Building a tokenizer for XPath or XQuery

In researching for an XPath 2.0 implementation, I ran across this curious document from the W3C. Despite being labeled a Working Draft (as opposed to a Note), it appears to be a one-shot document with no future hope for updates or enhancements.

In short, it outlines several options for the first stage or two of an XPath 2.0 or XQuery implementation. (Despite the title, it talks about more than just a tokenizer; additionally a parser and a possible intermediate stage). Tokenizing and parsing XPath are significantly more difficult than other languages, because things like this are perfectly legitimate (if useless):

if(if) then then else else- +-++-**-* instance
of element(*)* * * **---++div- div -div

The document tries to standardize on some terminology for various approaches toward dealing with XPath. The remaining bulk of the document sketches out some lexical states that would be useful for one particular implementation approach. I guess the vibrant, thriving throngs of XPath 2.0 developers didn’t see the need for this kind of assistance.

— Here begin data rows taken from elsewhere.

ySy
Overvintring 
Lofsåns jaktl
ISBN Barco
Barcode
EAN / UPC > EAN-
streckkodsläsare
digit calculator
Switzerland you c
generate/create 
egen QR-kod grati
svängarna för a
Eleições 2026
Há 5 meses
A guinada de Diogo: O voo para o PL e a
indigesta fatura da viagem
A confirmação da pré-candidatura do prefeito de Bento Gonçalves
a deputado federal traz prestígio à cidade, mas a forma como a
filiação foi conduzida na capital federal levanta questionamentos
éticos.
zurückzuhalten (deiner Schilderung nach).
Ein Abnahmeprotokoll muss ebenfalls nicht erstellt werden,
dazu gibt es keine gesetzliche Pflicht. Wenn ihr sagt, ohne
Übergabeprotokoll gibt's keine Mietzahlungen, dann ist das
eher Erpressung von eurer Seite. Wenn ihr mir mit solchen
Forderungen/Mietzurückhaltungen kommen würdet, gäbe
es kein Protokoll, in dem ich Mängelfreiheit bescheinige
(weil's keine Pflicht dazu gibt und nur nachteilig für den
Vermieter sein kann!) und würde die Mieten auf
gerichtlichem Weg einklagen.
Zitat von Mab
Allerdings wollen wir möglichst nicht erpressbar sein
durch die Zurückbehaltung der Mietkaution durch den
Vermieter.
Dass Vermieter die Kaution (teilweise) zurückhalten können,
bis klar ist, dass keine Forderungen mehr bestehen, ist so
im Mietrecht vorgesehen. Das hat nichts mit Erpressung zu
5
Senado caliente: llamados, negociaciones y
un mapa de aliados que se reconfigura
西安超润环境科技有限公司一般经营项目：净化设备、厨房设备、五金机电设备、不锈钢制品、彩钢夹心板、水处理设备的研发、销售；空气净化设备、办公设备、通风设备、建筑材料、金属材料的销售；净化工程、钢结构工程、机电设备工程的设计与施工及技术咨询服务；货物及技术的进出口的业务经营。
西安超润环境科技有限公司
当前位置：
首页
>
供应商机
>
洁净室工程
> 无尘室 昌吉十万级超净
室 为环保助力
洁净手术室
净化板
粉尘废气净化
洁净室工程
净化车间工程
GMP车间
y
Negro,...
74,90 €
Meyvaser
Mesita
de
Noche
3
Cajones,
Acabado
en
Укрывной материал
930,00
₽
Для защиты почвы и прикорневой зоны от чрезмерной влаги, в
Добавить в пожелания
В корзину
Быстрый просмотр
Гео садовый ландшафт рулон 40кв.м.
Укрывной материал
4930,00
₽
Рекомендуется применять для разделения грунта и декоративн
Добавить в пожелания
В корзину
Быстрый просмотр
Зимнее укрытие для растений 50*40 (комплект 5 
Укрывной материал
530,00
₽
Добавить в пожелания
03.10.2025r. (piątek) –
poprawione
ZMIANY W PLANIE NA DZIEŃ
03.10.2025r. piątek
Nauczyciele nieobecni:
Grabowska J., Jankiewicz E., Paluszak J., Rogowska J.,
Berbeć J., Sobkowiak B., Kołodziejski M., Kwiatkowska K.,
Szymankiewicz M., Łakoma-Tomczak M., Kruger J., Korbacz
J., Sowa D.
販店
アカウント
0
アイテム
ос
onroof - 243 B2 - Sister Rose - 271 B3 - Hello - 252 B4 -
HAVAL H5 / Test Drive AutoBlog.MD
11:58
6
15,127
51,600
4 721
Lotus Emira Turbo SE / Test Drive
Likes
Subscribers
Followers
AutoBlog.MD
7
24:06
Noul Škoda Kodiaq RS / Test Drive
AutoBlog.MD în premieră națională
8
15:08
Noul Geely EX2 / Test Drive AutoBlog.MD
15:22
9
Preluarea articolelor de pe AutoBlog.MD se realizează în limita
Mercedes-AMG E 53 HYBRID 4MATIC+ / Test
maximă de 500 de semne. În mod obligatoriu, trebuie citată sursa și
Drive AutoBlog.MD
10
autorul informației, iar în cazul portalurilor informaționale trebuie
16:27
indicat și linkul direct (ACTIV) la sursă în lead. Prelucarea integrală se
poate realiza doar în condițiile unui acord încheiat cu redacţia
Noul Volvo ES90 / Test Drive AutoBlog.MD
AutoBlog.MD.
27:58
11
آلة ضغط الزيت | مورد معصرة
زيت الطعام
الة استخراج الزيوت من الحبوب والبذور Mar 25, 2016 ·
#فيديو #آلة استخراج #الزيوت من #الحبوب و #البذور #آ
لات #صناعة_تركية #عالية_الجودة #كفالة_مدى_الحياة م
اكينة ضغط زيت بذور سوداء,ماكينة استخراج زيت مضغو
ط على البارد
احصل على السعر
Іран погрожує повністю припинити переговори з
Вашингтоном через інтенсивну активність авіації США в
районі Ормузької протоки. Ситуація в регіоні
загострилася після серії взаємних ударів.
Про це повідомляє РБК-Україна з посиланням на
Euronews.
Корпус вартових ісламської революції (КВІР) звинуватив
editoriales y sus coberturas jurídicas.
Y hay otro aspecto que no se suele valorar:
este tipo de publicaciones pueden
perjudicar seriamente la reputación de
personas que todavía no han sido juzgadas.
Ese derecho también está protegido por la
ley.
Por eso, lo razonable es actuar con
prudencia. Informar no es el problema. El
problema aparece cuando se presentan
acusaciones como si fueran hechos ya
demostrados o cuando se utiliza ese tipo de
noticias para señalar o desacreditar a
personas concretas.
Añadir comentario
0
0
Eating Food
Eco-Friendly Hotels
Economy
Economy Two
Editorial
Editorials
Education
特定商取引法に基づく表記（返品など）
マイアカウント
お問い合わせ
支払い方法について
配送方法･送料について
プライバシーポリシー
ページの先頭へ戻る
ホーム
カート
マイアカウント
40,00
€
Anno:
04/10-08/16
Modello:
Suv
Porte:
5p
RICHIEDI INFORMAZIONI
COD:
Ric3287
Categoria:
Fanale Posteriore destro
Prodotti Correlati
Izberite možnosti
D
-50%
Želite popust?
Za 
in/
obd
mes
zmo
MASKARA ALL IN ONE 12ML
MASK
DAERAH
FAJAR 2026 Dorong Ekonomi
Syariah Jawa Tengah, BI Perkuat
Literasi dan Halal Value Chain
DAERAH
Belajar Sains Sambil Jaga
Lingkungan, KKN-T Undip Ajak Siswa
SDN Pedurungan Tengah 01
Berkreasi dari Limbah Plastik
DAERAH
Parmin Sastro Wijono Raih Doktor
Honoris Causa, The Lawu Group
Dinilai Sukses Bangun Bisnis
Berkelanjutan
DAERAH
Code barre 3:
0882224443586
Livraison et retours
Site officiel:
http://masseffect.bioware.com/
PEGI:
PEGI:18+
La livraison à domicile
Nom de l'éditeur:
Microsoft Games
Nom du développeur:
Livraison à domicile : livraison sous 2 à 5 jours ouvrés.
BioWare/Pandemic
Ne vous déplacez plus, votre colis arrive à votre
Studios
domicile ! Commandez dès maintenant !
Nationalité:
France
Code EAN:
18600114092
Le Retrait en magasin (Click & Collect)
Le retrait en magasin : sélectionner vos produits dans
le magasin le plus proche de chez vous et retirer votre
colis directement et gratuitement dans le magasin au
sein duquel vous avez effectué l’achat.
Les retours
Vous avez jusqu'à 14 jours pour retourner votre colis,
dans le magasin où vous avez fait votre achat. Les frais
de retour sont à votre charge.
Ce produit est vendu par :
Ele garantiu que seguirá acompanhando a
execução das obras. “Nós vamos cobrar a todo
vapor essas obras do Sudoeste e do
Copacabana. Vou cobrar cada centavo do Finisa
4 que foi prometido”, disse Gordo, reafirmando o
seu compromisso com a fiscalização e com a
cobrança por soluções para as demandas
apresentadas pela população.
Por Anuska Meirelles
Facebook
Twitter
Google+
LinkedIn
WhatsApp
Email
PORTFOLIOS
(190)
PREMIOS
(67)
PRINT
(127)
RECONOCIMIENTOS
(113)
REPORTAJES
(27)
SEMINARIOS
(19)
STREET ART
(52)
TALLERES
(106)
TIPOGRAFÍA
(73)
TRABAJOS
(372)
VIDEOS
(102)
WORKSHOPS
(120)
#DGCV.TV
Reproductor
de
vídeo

In short, I didn’t find it terribly useful. Maybe some readers have, though. Feel free to comment below. Subsequent articles here will describe how I approached the problem. Stay sharp! -m

One Response to “Building a tokenizer for XPath or XQuery”

  1. Dimitre Novatchev http://fxsl.sf.net

    Hi Micah,
    Recently I had fun implementing the parsing stage of an XPath 2.0 implementation in pure XSLT.

    I followed the XPath 2.0 lexical description and syntax as per Michael Kay’s book and everything went pretty straightforward.

    I found only a couple of typographical errors in the grammar specification, such as using a chevron instead of a ‘>’, or some improper nesting of quotes.

    For the lexical analysis phase I am using the RegEx support of XSLT 2.0.

    For the parsing phase I am using the same generic LR parsing framework from FXSL, which I already used successfully in parsing JSON and converting it to XML.

    I also found the W#C document not of too-big value. I had similar question like you and posted it in the xsl-list:

    “Grammars for XPath 2.0: which to use?” In this thread Michael Kay posted a very useful answer.

    See my blog for a description of the JSON to XML parser and the FXSL Generic LR Parsing Framework.

    I would be glad to provide more information on my XPath 2.0 parsing experience. It was great fun.

    Cheers,
    Dimitre Novatchev